Numerous research gaps in fraud detection should be looked at in order to increase the effectiveness of detection technologies. A conspicuous area of need is the development of adversarial attack-resistant fraud detection methods. Systems for detecting fraud are using machine learning models more and more, but their susceptibility to manipulation raises concerns about how trustworthy they actually are.

Research on creating more resilient models that can withstand adversarial attempts to fool or manipulate the system could help to ensure the security and integrity of fraud detection systems. Real-time data analysis has also brought to light a research gap that needs to be filled.

[5] The expanding volume and pace of data need real-time or streaming solutions, even though many fraud detection systems are batch processing optimized. By developing algorithms that can recognize fraud patterns as they emerge in dynamic data streams, it is possible to significantly increase the timeliness and accuracy of fraud detection systems. The challenge of handling uneven datasets continues to be a significant issue.

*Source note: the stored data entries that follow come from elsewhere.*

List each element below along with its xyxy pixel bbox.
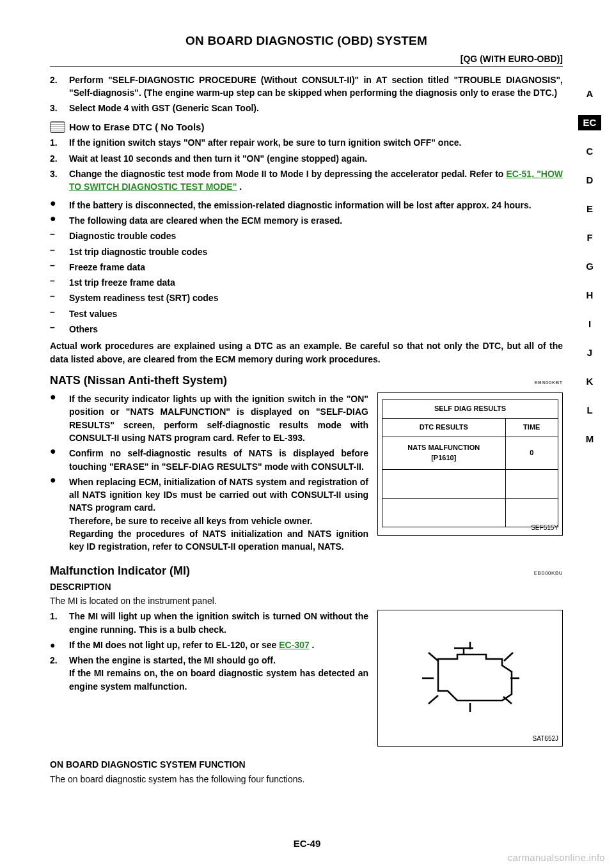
mi-func-p: The on board diagnostic system has the f… [50, 773, 563, 786]
page-title: ON BOARD DIAGNOSTIC (OBD) SYSTEM [50, 32, 563, 50]
mi-i1: The MI will light up when the ignition s… [69, 610, 368, 636]
erase-dash-4: 1st trip freeze frame data [69, 276, 563, 289]
nats-b3: When replacing ECM, initialization of NA… [69, 476, 368, 554]
tab-j[interactable]: J [578, 345, 601, 360]
mi-items: 1.The MI will light up when the ignition… [50, 610, 368, 693]
erase-bullet-1: If the battery is disconnected, the emis… [69, 199, 563, 212]
self-diag-figure: SELF DIAG RESULTS DTC RESULTS TIME NATS … [377, 392, 563, 536]
fig-label-sat: SAT652J [533, 734, 558, 744]
nats-code: EBS00KBT [535, 379, 563, 387]
erase-dash-3: Freeze frame data [69, 261, 563, 274]
fig-label-sef: SEF515Y [531, 523, 558, 533]
top-step-3: Select Mode 4 with GST (Generic Scan Too… [69, 102, 563, 114]
self-diag-table: SELF DIAG RESULTS DTC RESULTS TIME NATS … [382, 399, 558, 527]
erase-dash-6: Test values [69, 307, 563, 320]
top-steps-list: 2.Perform "SELF-DIAGNOSTIC PROCEDURE (Wi… [50, 74, 563, 115]
mi-func-h: ON BOARD DIAGNOSTIC SYSTEM FUNCTION [50, 758, 563, 771]
svg-line-4 [429, 695, 438, 704]
svg-line-8 [504, 653, 513, 661]
mi-intro: The MI is located on the instrument pane… [50, 594, 563, 607]
tab-h[interactable]: H [578, 288, 601, 303]
diag-r1a: NATS MALFUNCTION [P1610] [382, 437, 506, 469]
nats-b2: Confirm no self-diagnostic results of NA… [69, 447, 368, 473]
mi-heading: Malfunction Indicator (MI) EBS00KBU [50, 562, 563, 579]
mi-i2: If the MI does not light up, refer to EL… [69, 639, 368, 651]
tab-d[interactable]: D [578, 173, 601, 188]
nats-heading: NATS (Nissan Anti-theft System) EBS00KBT [50, 372, 563, 389]
watermark: carmanualsonline.info [508, 852, 605, 863]
erase-heading-text: How to Erase DTC ( No Tools) [69, 120, 204, 134]
erase-steps-list: 1.If the ignition switch stays "ON" afte… [50, 136, 563, 193]
erase-step-3: Change the diagnostic test mode from Mod… [69, 167, 563, 194]
svg-line-2 [429, 653, 438, 661]
erase-dash-5: System readiness test (SRT) codes [69, 291, 563, 304]
erase-dash-2: 1st trip diagnostic trouble codes [69, 245, 563, 258]
tab-g[interactable]: G [578, 259, 601, 274]
page-subtitle: [QG (WITH EURO-OBD)] [50, 52, 563, 67]
nats-b1: If the security indicator lights up with… [69, 392, 368, 444]
tab-c[interactable]: C [578, 144, 601, 159]
diag-r1b: 0 [505, 437, 558, 469]
erase-step-2: Wait at least 10 seconds and then turn i… [69, 152, 563, 165]
erase-dash-1: Diagnostic trouble codes [69, 229, 563, 242]
diag-col1: DTC RESULTS [382, 418, 506, 437]
engine-icon [403, 630, 537, 726]
link-ec307[interactable]: EC-307 [279, 640, 309, 650]
no-tools-icon [50, 121, 65, 133]
tab-m[interactable]: M [578, 431, 601, 447]
tab-e[interactable]: E [578, 201, 601, 217]
mi-desc-h: DESCRIPTION [50, 580, 563, 593]
diag-title: SELF DIAG RESULTS [382, 400, 558, 419]
top-step-2: Perform "SELF-DIAGNOSTIC PROCEDURE (With… [69, 74, 563, 100]
mil-figure: SAT652J [377, 610, 563, 747]
tab-f[interactable]: F [578, 230, 601, 245]
diag-col2: TIME [505, 418, 558, 437]
tab-k[interactable]: K [578, 374, 601, 389]
tab-i[interactable]: I [578, 316, 601, 332]
erase-bullets: ●If the battery is disconnected, the emi… [50, 199, 563, 336]
section-tabs: A EC C D E F G H I J K L M [578, 86, 601, 447]
page-number: EC-49 [0, 838, 614, 849]
tab-ec[interactable]: EC [578, 115, 601, 130]
erase-heading: How to Erase DTC ( No Tools) [50, 120, 563, 134]
tab-l[interactable]: L [578, 403, 601, 418]
erase-step-1: If the ignition switch stays "ON" after … [69, 136, 563, 149]
erase-footer: Actual work procedures are explained usi… [50, 339, 563, 366]
erase-dash-7: Others [69, 323, 563, 336]
erase-bullet-2: The following data are cleared when the … [69, 214, 563, 227]
mi-code: EBS00KBU [534, 570, 563, 577]
tab-a[interactable]: A [578, 86, 601, 102]
mi-i3: When the engine is started, the MI shoul… [69, 654, 368, 693]
nats-bullets: ●If the security indicator lights up wit… [50, 392, 368, 554]
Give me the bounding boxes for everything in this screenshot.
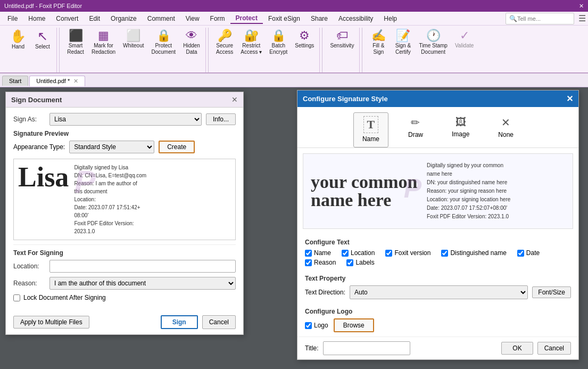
menu-home[interactable]: Home (23, 14, 51, 23)
menu-file[interactable]: File (2, 14, 23, 23)
check-date[interactable]: Date (517, 249, 540, 257)
secure-access-label: SecureAccess (216, 43, 233, 55)
appearance-type-select[interactable]: Standard Style (69, 141, 154, 153)
location-input[interactable] (49, 260, 236, 273)
ribbon-btn-validate[interactable]: ✓ Validate (452, 28, 477, 51)
menu-accessibility[interactable]: Accessibility (333, 14, 378, 23)
check-reason[interactable]: Reason (305, 259, 336, 266)
ribbon-btn-sign-certify[interactable]: 📝 Sign &Certify (391, 28, 415, 58)
ribbon-btn-fill-sign[interactable]: ✍ Fill &Sign (367, 28, 390, 58)
config-dialog-close-icon[interactable]: ✕ (566, 94, 573, 104)
menu-organize[interactable]: Organize (105, 14, 142, 23)
tab-start[interactable]: Start (2, 76, 28, 86)
info-button[interactable]: Info... (206, 113, 236, 125)
tab-untitled[interactable]: Untitled.pdf * ✕ (29, 76, 85, 86)
sign-button[interactable]: Sign (161, 315, 198, 329)
draw-tab-icon: ✏ (411, 116, 420, 129)
browse-button[interactable]: Browse (334, 318, 374, 332)
ribbon-btn-smart-redact[interactable]: ⬛ SmartRedact (64, 28, 87, 58)
lock-checkbox[interactable] (13, 294, 20, 301)
sign-dialog-close-icon[interactable]: ✕ (231, 95, 238, 104)
sensitivity-icon: 🏷 (336, 30, 348, 42)
checkbox-location[interactable] (342, 250, 349, 257)
ribbon-btn-restrict-access[interactable]: 🔐 RestrictAccess ▾ (237, 28, 265, 58)
none-tab-icon: ✕ (501, 116, 510, 129)
config-preview-details: Digitally signed by your common name her… (427, 161, 565, 221)
check-location[interactable]: Location (342, 249, 375, 257)
smart-redact-label: SmartRedact (67, 43, 84, 55)
sign-document-dialog: Sign Document ✕ Sign As: Lisa Info... Si… (5, 92, 244, 335)
select-label: Select (35, 44, 50, 50)
reason-select[interactable]: I am the author of this document (49, 277, 236, 290)
title-bar: Untitled.pdf - Foxit PDF Editor ✕ (0, 0, 588, 12)
text-direction-label: Text Direction: (305, 289, 345, 296)
ribbon-btn-hidden-data[interactable]: 👁 HiddenData (180, 28, 203, 58)
config-title-row: Title: OK Cancel (297, 337, 578, 359)
config-tab-draw[interactable]: ✏ Draw (399, 112, 432, 147)
title-bar-close[interactable]: ✕ (579, 3, 584, 10)
menu-form[interactable]: Form (205, 14, 230, 23)
apply-multiple-files-button[interactable]: Apply to Multiple Files (13, 316, 89, 329)
ribbon-btn-sensitivity[interactable]: 🏷 Sensitivity (327, 28, 357, 51)
checkbox-foxit-version[interactable] (385, 250, 392, 257)
config-tab-image[interactable]: 🖼 Image (443, 112, 478, 147)
settings-label: Settings (295, 43, 314, 49)
ribbon-btn-secure-access[interactable]: 🔑 SecureAccess (213, 28, 236, 58)
menu-convert[interactable]: Convert (51, 14, 84, 23)
ribbon-btn-hand[interactable]: ✋ Hand (6, 28, 30, 52)
sign-as-select[interactable]: Lisa (49, 113, 202, 126)
check-name[interactable]: Name (305, 249, 331, 257)
config-preview-watermark: P (404, 173, 421, 204)
title-field-label: Title: (305, 345, 319, 352)
title-input[interactable] (323, 341, 411, 355)
checkbox-logo[interactable] (305, 322, 312, 329)
menu-foxit-esign[interactable]: Foxit eSign (263, 14, 305, 23)
config-tabs: T Name ✏ Draw 🖼 Image ✕ None (297, 107, 578, 148)
ribbon-btn-batch-encrypt[interactable]: 🔒 BatchEncrypt (266, 28, 291, 58)
ribbon-btn-settings[interactable]: ⚙ Settings (292, 28, 317, 51)
text-for-signing-section: Text For Signing Location: Reason: I am … (13, 244, 236, 290)
ribbon-btn-protect-document[interactable]: 🔒 ProtectDocument (148, 28, 179, 58)
mark-redaction-label: Mark forRedaction (92, 43, 115, 55)
location-label: Location: (13, 263, 45, 270)
ribbon-btn-time-stamp[interactable]: 🕐 Time StampDocument (416, 28, 451, 58)
check-labels[interactable]: Labels (346, 259, 374, 266)
font-size-button[interactable]: Font/Size (532, 286, 571, 298)
checkbox-name[interactable] (305, 250, 312, 257)
ok-button[interactable]: OK (501, 342, 533, 355)
create-button[interactable]: Create (159, 141, 195, 153)
menu-protect[interactable]: Protect (230, 13, 263, 24)
time-stamp-label: Time StampDocument (419, 43, 448, 55)
config-tab-none[interactable]: ✕ None (489, 112, 523, 147)
sensitivity-label: Sensitivity (330, 43, 354, 49)
configure-logo-section: Configure Logo Logo Browse (297, 304, 578, 337)
menu-view[interactable]: View (180, 14, 205, 23)
check-foxit-version[interactable]: Foxit version (385, 249, 430, 257)
config-tab-name[interactable]: T Name (353, 112, 388, 147)
checkbox-date[interactable] (517, 250, 524, 257)
hamburger-icon[interactable]: ☰ (578, 13, 586, 23)
whiteout-label: Whiteout (123, 43, 144, 49)
checkbox-distinguished-name[interactable] (441, 250, 448, 257)
check-logo[interactable]: Logo (305, 322, 328, 329)
config-cancel-button[interactable]: Cancel (537, 342, 571, 355)
menu-edit[interactable]: Edit (84, 14, 105, 23)
fill-sign-icon: ✍ (371, 30, 386, 42)
menu-comment[interactable]: Comment (142, 14, 180, 23)
ribbon-btn-select[interactable]: ↖ Select (31, 28, 54, 52)
ribbon-btn-mark-redaction[interactable]: ▦ Mark forRedaction (88, 28, 119, 58)
configure-text-section: Configure Text Name Location Foxit versi… (297, 234, 578, 270)
text-direction-select[interactable]: Auto (350, 285, 528, 299)
menu-share[interactable]: Share (305, 14, 333, 23)
menu-help[interactable]: Help (378, 14, 402, 23)
reason-label: Reason: (13, 280, 45, 287)
checkbox-labels[interactable] (346, 259, 353, 266)
ribbon-btn-whiteout[interactable]: ⬜ Whiteout (120, 28, 147, 51)
sign-cancel-button[interactable]: Cancel (202, 315, 236, 329)
search-input[interactable] (517, 15, 570, 22)
checkbox-reason[interactable] (305, 259, 312, 266)
check-distinguished-name[interactable]: Distinguished name (441, 249, 506, 257)
protect-document-icon: 🔒 (156, 30, 171, 42)
tab-close-icon[interactable]: ✕ (73, 78, 78, 84)
time-stamp-icon: 🕐 (426, 30, 441, 42)
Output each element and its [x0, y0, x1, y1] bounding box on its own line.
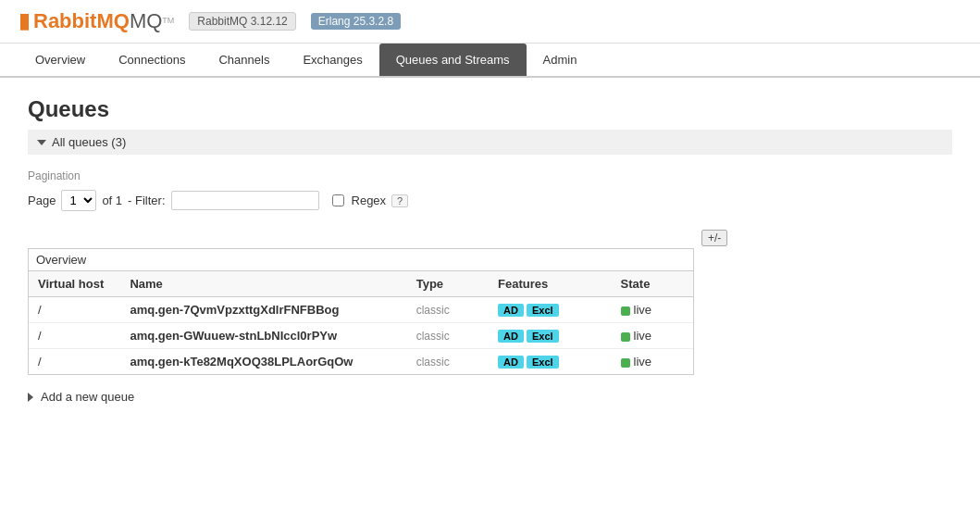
page-select[interactable]: 1	[61, 190, 96, 211]
cell-name[interactable]: amq.gen-kTe82MqXOQ38LPLAorGqOw	[120, 349, 406, 375]
logo: ▮ RabbitMQMQTM	[19, 9, 174, 33]
cell-features: ADExcl	[489, 349, 612, 375]
page-label: Page	[28, 194, 56, 207]
nav-item-channels[interactable]: Channels	[202, 44, 286, 76]
state-text: live	[634, 355, 652, 369]
col-header-virtual-host: Virtual host	[29, 271, 120, 297]
table-row[interactable]: /amq.gen-7QvmVpzxttgXdlrFNFBBogclassicAD…	[29, 297, 693, 323]
cell-virtual-host: /	[29, 323, 120, 349]
collapse-arrow-icon	[37, 140, 46, 145]
regex-label: Regex	[352, 194, 387, 207]
page-title: Queues	[28, 96, 952, 122]
add-queue-section[interactable]: Add a new queue	[28, 390, 952, 404]
regex-checkbox[interactable]	[332, 194, 344, 206]
pagination-label: Pagination	[28, 169, 952, 182]
version-badge: RabbitMQ 3.12.12	[189, 12, 295, 31]
cell-type: classic	[407, 323, 489, 349]
add-queue-arrow-icon	[28, 393, 33, 402]
feature-ad-badge: AD	[498, 330, 524, 343]
cell-type: classic	[407, 349, 489, 375]
of-label: of 1	[102, 194, 122, 207]
cell-features: ADExcl	[489, 323, 612, 349]
col-header-features: Features	[489, 271, 612, 297]
nav-item-admin[interactable]: Admin	[527, 44, 594, 76]
queue-name-link[interactable]: amq.gen-GWuuew-stnLbNIccl0rPYw	[130, 329, 337, 343]
nav-item-overview[interactable]: Overview	[19, 44, 102, 76]
queues-table: Virtual host Name Type Features State /a…	[29, 271, 693, 374]
cell-virtual-host: /	[29, 349, 120, 375]
cell-state: live	[612, 323, 693, 349]
state-indicator-icon	[621, 332, 630, 342]
main-content: Queues All queues (3) Pagination Page 1 …	[0, 78, 980, 422]
main-nav: Overview Connections Channels Exchanges …	[0, 44, 980, 78]
cell-name[interactable]: amq.gen-GWuuew-stnLbNIccl0rPYw	[120, 323, 406, 349]
nav-item-connections[interactable]: Connections	[102, 44, 202, 76]
state-indicator-icon	[621, 306, 630, 316]
help-button[interactable]: ?	[391, 194, 408, 207]
pagination-section: Pagination Page 1 of 1 - Filter: Regex ?	[28, 169, 952, 211]
cell-state: live	[612, 349, 693, 375]
state-text: live	[634, 303, 652, 317]
table-row[interactable]: /amq.gen-kTe82MqXOQ38LPLAorGqOwclassicAD…	[29, 349, 693, 375]
cell-name[interactable]: amq.gen-7QvmVpzxttgXdlrFNFBBog	[120, 297, 406, 323]
all-queues-section-header[interactable]: All queues (3)	[28, 130, 952, 155]
queues-table-container: Overview Virtual host Name Type Features…	[28, 248, 694, 375]
cell-type: classic	[407, 297, 489, 323]
app-header: ▮ RabbitMQMQTM RabbitMQ 3.12.12 Erlang 2…	[0, 0, 980, 44]
all-queues-label: All queues (3)	[52, 135, 126, 149]
feature-excl-badge: Excl	[527, 330, 559, 343]
table-column-headers: Virtual host Name Type Features State	[29, 271, 693, 297]
col-header-type: Type	[407, 271, 489, 297]
feature-excl-badge: Excl	[527, 356, 559, 369]
filter-label: - Filter:	[128, 194, 165, 207]
cell-state: live	[612, 297, 693, 323]
feature-excl-badge: Excl	[527, 304, 559, 317]
logo-icon: ▮	[19, 9, 30, 33]
feature-ad-badge: AD	[498, 356, 524, 369]
nav-item-exchanges[interactable]: Exchanges	[286, 44, 378, 76]
state-text: live	[634, 329, 652, 343]
logo-text: RabbitMQMQTM	[33, 9, 174, 33]
cell-features: ADExcl	[489, 297, 612, 323]
queue-name-link[interactable]: amq.gen-7QvmVpzxttgXdlrFNFBBog	[130, 303, 339, 317]
erlang-badge: Erlang 25.3.2.8	[311, 13, 401, 30]
cell-virtual-host: /	[29, 297, 120, 323]
table-row[interactable]: /amq.gen-GWuuew-stnLbNIccl0rPYwclassicAD…	[29, 323, 693, 349]
col-header-state: State	[612, 271, 693, 297]
feature-ad-badge: AD	[498, 304, 524, 317]
add-queue-label: Add a new queue	[41, 390, 134, 404]
filter-input[interactable]	[171, 191, 319, 210]
queue-name-link[interactable]: amq.gen-kTe82MqXOQ38LPLAorGqOw	[130, 355, 353, 369]
table-overview-label: Overview	[36, 253, 86, 267]
state-indicator-icon	[621, 358, 630, 368]
col-header-name: Name	[120, 271, 406, 297]
expand-collapse-button[interactable]: +/-	[701, 230, 727, 246]
table-header-row: Overview	[29, 249, 693, 271]
pagination-controls: Page 1 of 1 - Filter: Regex ?	[28, 190, 952, 211]
nav-item-queues-and-streams[interactable]: Queues and Streams	[379, 44, 527, 76]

Genuine fraud instances are usually more infrequent than lawful transactions in the field of fraud detection, which causes uneven class distributions. Effective fraud detection requires models that can learn from this skewed data while avoiding biases and false positives. To close this gap and make detection algorithms' predictions fair and accurate, creative ways to decrease the consequences of class imbalance may be required.

IV. TYPES OF FRAUD

Fraudulent activity varies across several industry areas. Numerous studies have identified numerous unique types of financial fraud, including bank fraud, insurance fraud, money laundering, financial statement fraud, mortgage fraud, and healthcare fraud. However, the focus of this essay is on cryptocurrency fraud.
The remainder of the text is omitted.